This post was written by Julie Scott-Trask, Oakville, Ontario. An excerpt from "The IDEAL Way to Cook: Food for Thought".
David is 59 years old and very proud of it. He is my big brother and he has Down syndrome. Born at a time when there were more questions than answers, my parents were told that he would never walk or talk or be very much of anything. The well-meaning doctors advised my parents to put David away and forget about him. After all, they were young and could have more children.
Growing up in my family, I heard this 'story' many times but didn't really feel the impact of it until last August, 2007. I was having dinner with my son, Cameron, and my daughter Adrienne.
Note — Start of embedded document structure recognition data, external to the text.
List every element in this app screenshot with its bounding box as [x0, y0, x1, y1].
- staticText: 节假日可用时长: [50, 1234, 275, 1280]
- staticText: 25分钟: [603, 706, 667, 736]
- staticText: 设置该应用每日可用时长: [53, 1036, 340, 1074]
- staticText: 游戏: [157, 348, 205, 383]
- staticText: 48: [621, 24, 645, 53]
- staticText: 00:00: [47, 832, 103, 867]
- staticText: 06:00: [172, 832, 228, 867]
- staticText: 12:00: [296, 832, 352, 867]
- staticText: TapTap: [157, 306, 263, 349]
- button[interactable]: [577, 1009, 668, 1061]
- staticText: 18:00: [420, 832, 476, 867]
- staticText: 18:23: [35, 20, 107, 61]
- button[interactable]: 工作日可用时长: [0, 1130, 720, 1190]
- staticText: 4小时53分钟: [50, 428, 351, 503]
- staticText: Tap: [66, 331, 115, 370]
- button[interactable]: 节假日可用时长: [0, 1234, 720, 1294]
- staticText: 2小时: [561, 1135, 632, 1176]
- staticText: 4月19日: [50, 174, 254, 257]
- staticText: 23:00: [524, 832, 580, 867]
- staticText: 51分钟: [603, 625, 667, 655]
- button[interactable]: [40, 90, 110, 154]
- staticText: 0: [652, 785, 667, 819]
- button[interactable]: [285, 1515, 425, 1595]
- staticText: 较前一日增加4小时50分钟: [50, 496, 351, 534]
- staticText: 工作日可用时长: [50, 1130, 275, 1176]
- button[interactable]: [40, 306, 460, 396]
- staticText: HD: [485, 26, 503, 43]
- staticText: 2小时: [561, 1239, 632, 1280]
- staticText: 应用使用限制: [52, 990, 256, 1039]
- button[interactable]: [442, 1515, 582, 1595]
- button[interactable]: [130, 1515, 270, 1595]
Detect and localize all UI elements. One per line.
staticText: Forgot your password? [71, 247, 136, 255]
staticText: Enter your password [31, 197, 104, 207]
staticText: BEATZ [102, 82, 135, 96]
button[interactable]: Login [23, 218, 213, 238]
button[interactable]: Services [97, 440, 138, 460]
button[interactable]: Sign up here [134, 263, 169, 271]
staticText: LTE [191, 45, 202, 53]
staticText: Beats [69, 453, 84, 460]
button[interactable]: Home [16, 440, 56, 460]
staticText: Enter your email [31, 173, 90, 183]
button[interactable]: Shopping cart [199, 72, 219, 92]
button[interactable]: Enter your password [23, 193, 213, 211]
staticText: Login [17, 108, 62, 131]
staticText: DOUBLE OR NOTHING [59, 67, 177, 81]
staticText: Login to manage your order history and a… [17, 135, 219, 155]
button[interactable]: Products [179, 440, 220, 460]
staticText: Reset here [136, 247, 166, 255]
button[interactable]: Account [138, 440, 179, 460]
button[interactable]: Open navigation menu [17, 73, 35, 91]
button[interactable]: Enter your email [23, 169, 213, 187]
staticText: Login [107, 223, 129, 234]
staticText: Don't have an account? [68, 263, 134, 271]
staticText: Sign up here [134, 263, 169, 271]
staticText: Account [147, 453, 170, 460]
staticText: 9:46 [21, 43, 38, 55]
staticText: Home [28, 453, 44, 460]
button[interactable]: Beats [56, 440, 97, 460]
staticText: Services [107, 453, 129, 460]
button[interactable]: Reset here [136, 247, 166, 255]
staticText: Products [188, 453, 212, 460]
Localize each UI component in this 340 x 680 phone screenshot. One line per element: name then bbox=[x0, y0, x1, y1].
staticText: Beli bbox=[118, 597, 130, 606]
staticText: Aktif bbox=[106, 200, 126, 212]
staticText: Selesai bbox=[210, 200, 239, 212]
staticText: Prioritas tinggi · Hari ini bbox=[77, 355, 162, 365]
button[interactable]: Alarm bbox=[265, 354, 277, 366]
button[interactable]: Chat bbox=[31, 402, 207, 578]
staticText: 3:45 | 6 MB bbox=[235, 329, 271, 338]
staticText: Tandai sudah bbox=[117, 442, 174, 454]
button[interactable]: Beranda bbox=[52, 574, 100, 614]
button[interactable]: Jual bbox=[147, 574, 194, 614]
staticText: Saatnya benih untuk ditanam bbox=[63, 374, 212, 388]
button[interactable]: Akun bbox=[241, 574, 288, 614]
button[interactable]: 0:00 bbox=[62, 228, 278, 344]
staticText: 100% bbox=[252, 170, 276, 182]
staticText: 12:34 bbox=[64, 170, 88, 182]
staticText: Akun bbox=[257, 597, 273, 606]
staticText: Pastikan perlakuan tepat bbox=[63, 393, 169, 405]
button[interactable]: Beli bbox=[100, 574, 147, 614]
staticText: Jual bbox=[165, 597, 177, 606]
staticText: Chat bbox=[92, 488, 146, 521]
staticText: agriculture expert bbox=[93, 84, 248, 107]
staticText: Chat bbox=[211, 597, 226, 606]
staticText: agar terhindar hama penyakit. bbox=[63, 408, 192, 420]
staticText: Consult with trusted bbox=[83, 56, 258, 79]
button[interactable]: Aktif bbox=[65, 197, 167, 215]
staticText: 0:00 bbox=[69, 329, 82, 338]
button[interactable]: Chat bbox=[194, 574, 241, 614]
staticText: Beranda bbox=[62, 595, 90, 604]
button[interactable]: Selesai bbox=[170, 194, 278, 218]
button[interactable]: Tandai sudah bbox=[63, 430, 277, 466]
Cameron was 18 and Adrienne was 21. I was suddenly struck by what seemed to me to be a remarkable coincidence. I was exactly the age my mother was when she died in 1984 and Adrienne was the same age my mother was when she gave birth to my brother, David. In that moment, as I looked at my daughter so full of fun, freedom and excitement about her fashion course, I was filled with tremendous tenderness for my mum. For the very first time, I saw her as a young 'girl' alone in London with her husband and was filled with a new understanding of that story. How lost and bewildered they must have felt as they brought their newborn son home, without any words of congratulations, hope or joy.
Mum became a determined pioneer in the course she set out for David. Dad told me that he would leave for work in the morning and mum would be massaging David, and when he came home at night, she had clearly spent the day focused on David's care. He would walk and he would talk, and he did.
I have learned to beware of David saying, "It's not far, just around the corner." That usually means we will turn the right corner eventually!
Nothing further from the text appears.